A two-time NCAA outdoor champion at Kansas State, where he will be a senior, Kynard was sent the socks before he came to London by a cousin who now lives in Dallas and is a barber and stylist.
"He knows I'm pretty stylish," Kynard said.
So far at the Olympics, though, Kynard was best known for looking like basketball star Kobe Bryant, a resemblance that LeBron James noted at the Opening Ceremonies, sending out a picture on Twitter of Kynard and Bryant together. Kynard said he's been mistaken for Bryant more than once.
"I tried to win the gold so I could let the world know my name is Erik Kynard, Jr., not Kobe, Jr." Kynard said. "But hey, maybe they'll appreciate my silver and call me Erik now."
Kynard at least was able to perform in front of his namesake. He had told his family in Toledo not to come to London, figuring he had enough pressure already without them in the crowd. But his father, Erik, Sr., and his grandfather Lawrence came anyway, informing Kynard with a phone call just before his qualifying on Sunday.
"I don't know why he would do that. It was like another load on my back," Kynard said with a smile. "But it worked out, so it's all good."

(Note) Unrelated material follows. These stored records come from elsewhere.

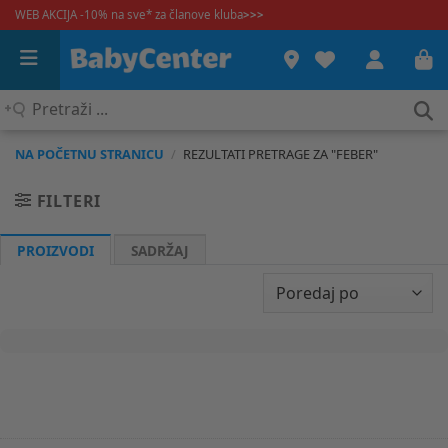
WEB AKCIJA -10% na sve* za članove kluba
>>>
Pretraži
...
NA POČETNU STRANICU
/
REZULTATI PRETRAGE
ZA "
FEBER
"
FILTERI
PROIZVODI
SADRŽAJ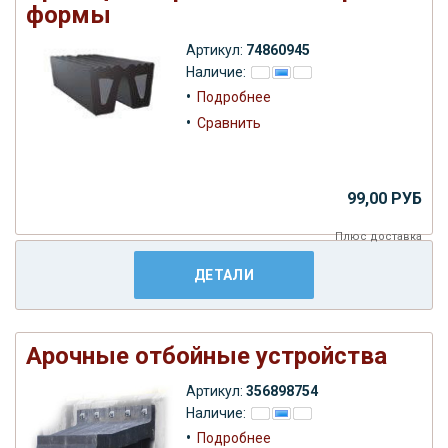
формы
Артикул:
74860945
Наличие:
•
Подробнее
•
Сравнить
99,00 РУБ
Плюс
доставка
ДЕТАЛИ
Арочные отбойные устройства
Артикул:
356898754
Наличие:
•
Подробнее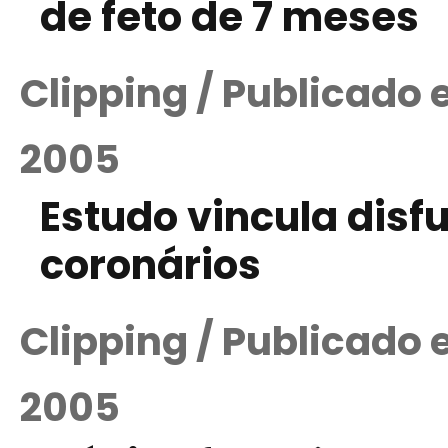
de feto de 7 meses
Clipping / Publicado
2005
Estudo vincula disf
coronários
Clipping / Publicado
2005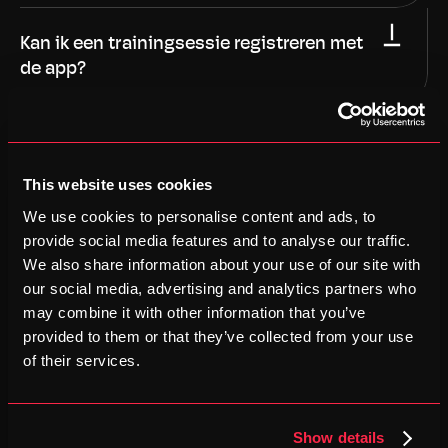
Kan ik een trainingsessie registreren met 
de app?
Doel
This website uses cookies
We use cookies to personalise content and ads, to
provide social media features and to analyse our traffic.
Trenara zegt dat ik mijn doel niet kan 
We also share information about your use of our site with
bereiken
our social media, advertising and analytics partners who
may combine it with other information that you’ve
provided to them or that they’ve collected from your use
Kan ik het aantal trainingsessies 
of their services.
aanpassen?
Kan ik mijn voorkeursdagen voor 
Show details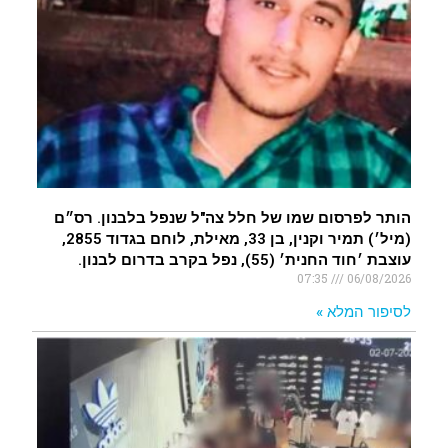
הותר לפרסום שמו של חלל צה"ל שנפל בלבנון. רס״ם
(מיל׳) תמיר וקנין, בן 33, מאילת, לוחם בגדוד 2855,
עוצבת ׳חוד החנית׳ (55), נפל בקרב בדרום לבנון.
07:35
06/08/2026
לסיפור המלא »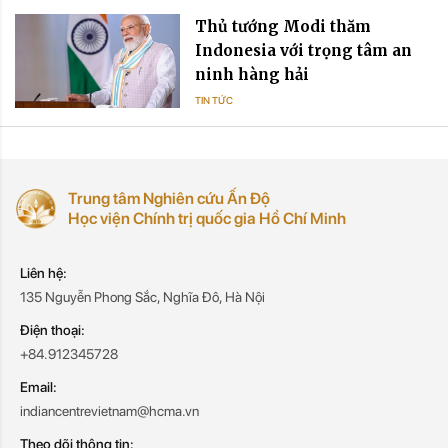
Thủ tướng Modi thăm
Indonesia với trọng tâm an
ninh hàng hải
TIN TỨC
Trung tâm Nghiên cứu Ấn Độ
Học viện Chính trị quốc gia Hồ Chí Minh
Liên hệ:
135 Nguyễn Phong Sắc, Nghĩa Đô, Hà Nội
Điện thoại:
+84.912345728
Email:
indiancentrevietnam@hcma.vn
Theo dõi thông tin: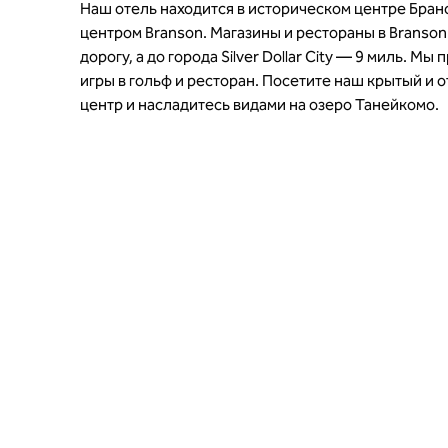
Наш отель находится в историческом центре Бран
центром Branson. Магазины и рестораны в Branson
дорогу, а до города Silver Dollar City — 9 миль. Мы
игры в гольф и ресторан. Посетите наш крытый и 
центр и насладитесь видами на озеро Танейкомо.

Kynard hugged his father soon after missing his final attempt at 2.40 meters, which he said he visualized making before the jump. He would have needed that to move past Ukhov, the 2010 world champ who once was chastised by the international track and field federation for competing drunk at a meet in Switzerland in 2008. Kynard then tucked his socks into his warmup pants, draped an American flag over his shoulders and took off on a lap around the stadium.
"I almost passed out," Kynard said. "I'm not trained for a quarter mile. Holding that flag, it seemed like it got heavier with every step. I would have been better off just sporting the socks, but I got it done."

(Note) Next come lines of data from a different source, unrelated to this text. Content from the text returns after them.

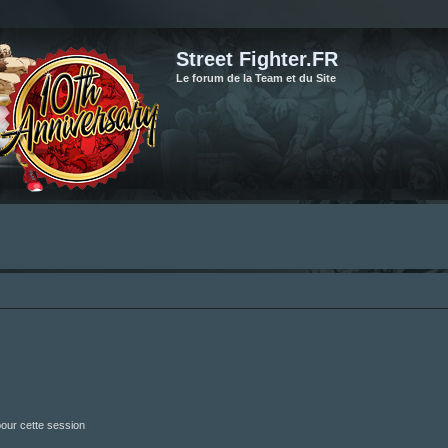
Street Fighter.FR
Le forum de la Team et du Site
our cette session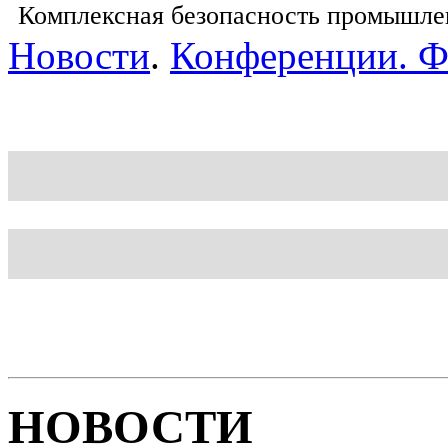
Комплексная безопасность промышле
Новости
.
Конференции. 
Блог
Шаблон
НОВОСТИ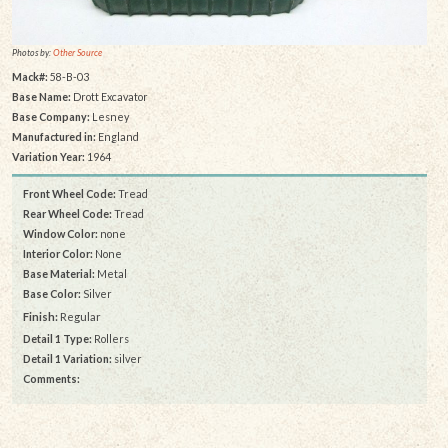
Photos by:
Other Source
Mack#:
58-B-03
Base Name:
Drott Excavator
Base Company:
Lesney
Manufactured in:
England
Variation Year:
1964
Front Wheel Code:
Tread
Rear Wheel Code:
Tread
Window Color:
none
Interior Color:
None
Base Material:
Metal
Base Color:
Silver
Finish:
Regular
Detail 1 Type:
Rollers
Detail 1 Variation:
silver
Comments:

Others did not, like defending world champ Jesse Williams of the United States, who had a career best of 2.37 meters but cleared nothing better than 2.25 meters and tied for ninth.
"Being the world champ, there's definitely a spotlight on me, but 2.29, that's something I should never go out on, but it happened," Williams said. "It hurts."

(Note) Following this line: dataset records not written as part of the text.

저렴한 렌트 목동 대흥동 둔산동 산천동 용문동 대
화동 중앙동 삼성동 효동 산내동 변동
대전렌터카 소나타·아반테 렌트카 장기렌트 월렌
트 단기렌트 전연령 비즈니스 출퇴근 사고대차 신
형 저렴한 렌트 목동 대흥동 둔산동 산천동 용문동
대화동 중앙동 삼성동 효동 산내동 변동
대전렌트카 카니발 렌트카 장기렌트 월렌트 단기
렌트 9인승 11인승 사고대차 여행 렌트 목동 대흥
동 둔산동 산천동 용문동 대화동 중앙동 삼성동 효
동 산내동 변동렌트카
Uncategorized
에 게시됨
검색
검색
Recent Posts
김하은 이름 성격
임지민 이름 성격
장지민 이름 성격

Kynard was clearly able to channel his emotions in the right direction, bouncing on the pad even after his misses at 2.36 meters, 2.38 meters, and 2.40 meters and acting like he wanted to toss the bar away. He seemed like the confident 21-year-old he is, which means there's a lot left in his high jumping career.
"It's amazing," said 35-year-old American Jamie Nieto, who finished sixth. "That guy is the future and the present right now for high jumping. I think he's going to have an amazing career."
He's already as good as anyone in the United States. In their last 10 Olympics, Team USA men have won just one high jump gold, from Charles Austin in 1996. Kynard's silver is the third in that time span. And at these Olympics, Kynard performed as well as any American track and field athlete. Through 12 events, the U.S. men have no golds. They have four silvers, with Kynard and 1,500-meter runner Leonel Manzano joining 400-meter hurdler Michael Tinsley and 10,000-meter runner Galen Rupp.
Team USA women have won two golds with 400-meter champ Sonya Richards-Ross and pole-vaulter Jennifer Suhr. The women took two medals, both in the 100-meter hurdles, with Dawn Harper second and Kellie Wells third.
Kynard plans to join those gold medalists someday. He said when he won his first Ohio high school title in 2008, it just made him want another one. He got it. He has the same plan for the Olympics.
"I'm young and I'll be around for a while," Kynard said. "I'm going home with some hardware, so I can't complain. I'll be back. I'll see you all in Rio."
He'll be the Kobe-looking guy in the socks.